Page images and extracted text
------------------------
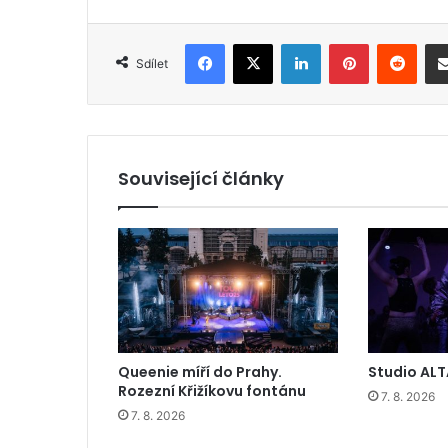
Facebook
X
LinkedIn
Pinterest
Reddit
Sdílet
Související články
Queenie míří do Prahy.
Studio ALT
Rozezní Křižíkovu fontánu
7. 8. 2026
7. 8. 2026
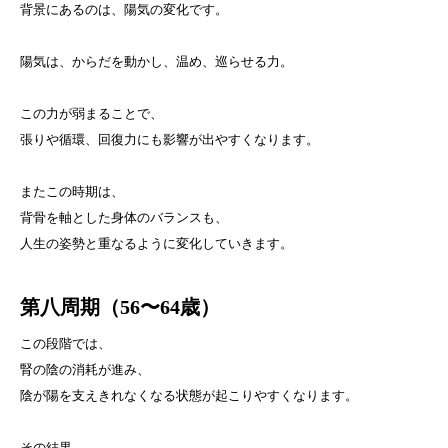
背景にあるのは、陽気の変化です。
陽気は、からだを動かし、温め、巡らせる力。
この力が弱まることで、
張りや循環、回復力にも影響が出やすくなります。
またこの時期は、
背骨を軸とした身体のバランスも、
人生の姿勢と重なるように変化していきます。
第八周期（
56〜64歳）
この段階では、
腎の陰の消耗が進み、
陰が陽を支えきれなくなる状態が起こりやすくなります。
その結果、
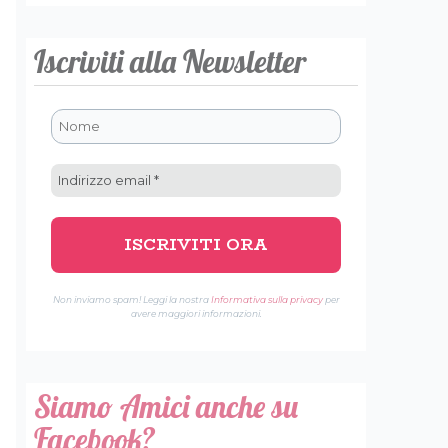
Iscriviti alla Newsletter
Non inviamo spam! Leggi la nostra
Informativa sulla privacy
per
avere maggiori informazioni.
Siamo Amici anche su
Facebook?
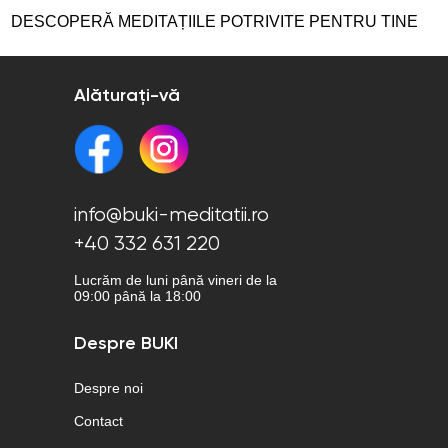
DESCOPERĂ MEDITAȚIILE POTRIVITE PENTRU TINE
Alăturați-vă
info@buki-meditatii.ro
+40 332 631 220
Lucrăm de luni până vineri de la
09:00 până la 18:00
Despre BUKI
Despre noi
Contact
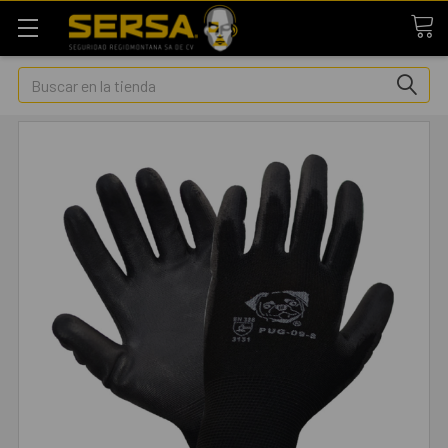
Buscar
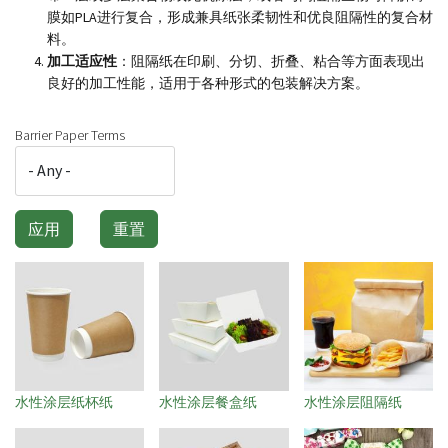
膜如PLA进行复合，形成兼具纸张柔韧性和优良阻隔性的复合材
料。
加工适应性
：阻隔纸在印刷、分切、折叠、粘合等方面表现出
良好的加工性能，适用于各种形式的包装解决方案。
Barrier Paper Terms
水性涂层纸杯纸
水性涂层餐盒纸
水性涂层阻隔纸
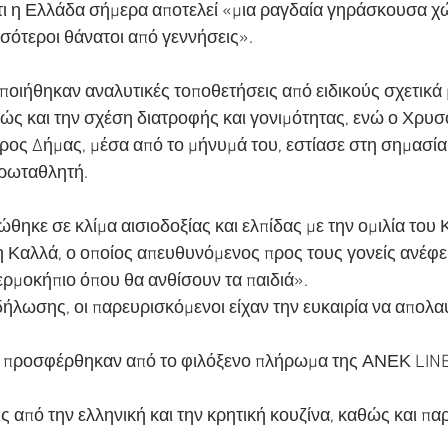
τι η Ελλάδα σήμερα αποτελεί «μια ραγδαία γηράσκουσα χ
σότεροι θάνατοι από γεννήσεις».
οιήθηκαν αναλυτικές τοποθετήσεις από ειδικούς σχετικά
ς και την σχέση διατροφής και γονιμότητας, ενώ ο Χρυσ
ς Δήμας, μέσα από το μήνυμά του, εστίασε στη σημασία 
Πρωταθλητή.
ηκε σε κλίμα αισιοδοξίας και ελπίδας με την ομιλία του 
 Καλλά, ο οποίος απευθυνόμενος προς τους γονείς ανέφε
θερμοκήπιο όπου θα ανθίσουν τα παιδιά».
δήλωσης, οι παρευρισκόμενοι είχαν την ευκαιρία να απολα
ο προσφέρθηκαν από το φιλόξενο πλήρωμα της ΑΝΕΚ LINE
ις από την ελληνική και την κρητική κουζίνα, καθώς και π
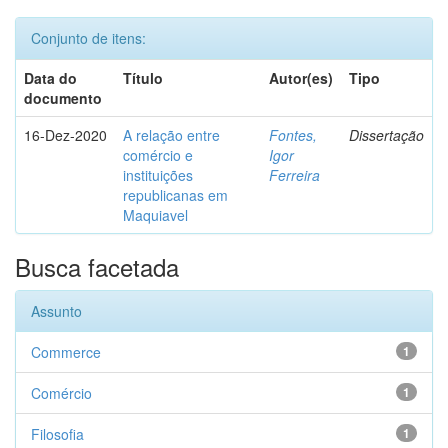
Conjunto de itens:
Data do
Título
Autor(es)
Tipo
documento
16-Dez-2020
A relação entre
Fontes,
Dissertação
comércio e
Igor
instituições
Ferreira
republicanas em
Maquiavel
Busca facetada
Assunto
Commerce
1
Comércio
1
Filosofia
1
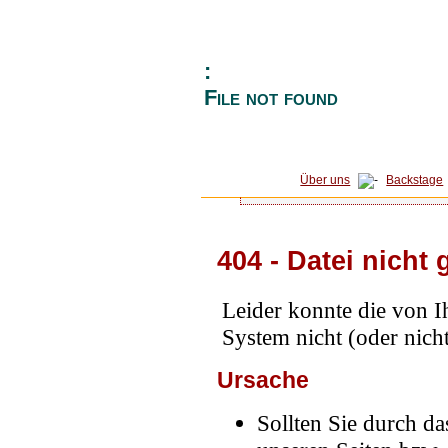
:
File not found
Über uns
Backstage
404 - Datei nicht
Leider konnte die von I
System nicht (oder nic
Ursache
Sollten Sie durch d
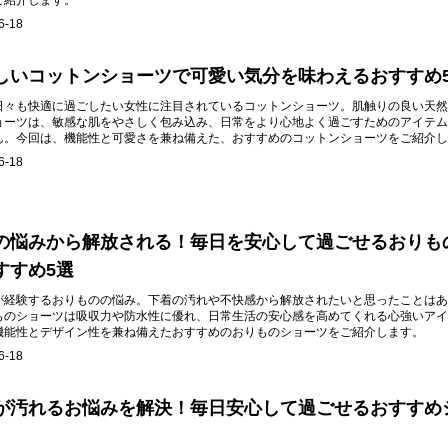
ご紹介します。
6-18
しいコットンショーツで可愛い気分を味わえるおすすめ
日々も快適に過ごしたい女性に注目されているコットンショーツ。肌触りの良い天然
ョーツは、敏感な肌をやさしく包み込み、日常をより心地よく過ごすためのアイテム
ん。今回は、機能性と可愛さを兼ね備えた、おすすめのコットンショーツをご紹介し
6-18
の悩みから解放される！毎日を安心して過ごせるおりも
すすめ5選
が経験するおりものの悩み。下着の汚れや不快感から解放されたいと思ったことはあ
ものショーツは吸収力や防水性に優れ、日常生活の安心感を高めてくれる心強いアイ
機能性とデザイン性を兼ね備えたおすすめのおりものショーツをご紹介します。
6-18
が汚れるお悩みを解決！毎日安心して過ごせるおすすめ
------------------------
The task: The reply should hold exactly the lines above, starting at the line with "info@buki-meditatii.ro" and ending at the line with "δήλωσης, οι παρευρισκόμενοι", and no pictures.

Task response:
info@buki-meditatii.ro
+40 332 631 220
Lucrăm de luni până vineri de la
09:00 până la 18:00
Despre BUKI
Despre noi
Contact
Buscar
膜如PLA进行复合，形成兼具纸张柔韧性和优良阻隔性的复合材
料。
加工适应性
：阻隔纸在印刷、分切、折叠、粘合等方面表现出
良好的加工性能，适用于各种形式的包装解决方案。
Barrier Paper Terms
水性涂层纸杯纸
水性涂层餐盒纸
水性涂层阻隔纸
τι η Ελλάδα σήμερα αποτελεί «μια ραγδαία γηράσκουσα χ
σότεροι θάνατοι από γεννήσεις».
οιήθηκαν αναλυτικές τοποθετήσεις από ειδικούς σχετικά
ς και την σχέση διατροφής και γονιμότητας, ενώ ο Χρυσ
ς Δήμας, μέσα από το μήνυμά του, εστίασε στη σημασία 
Πρωταθλητή.
ηκε σε κλίμα αισιοδοξίας και ελπίδας με την ομιλία του 
 Καλλά, ο οποίος απευθυνόμενος προς τους γονείς ανέφε
θερμοκήπιο όπου θα ανθίσουν τα παιδιά».
δήλωσης, οι παρευρισκόμενοι είχαν την ευκαιρία να απολα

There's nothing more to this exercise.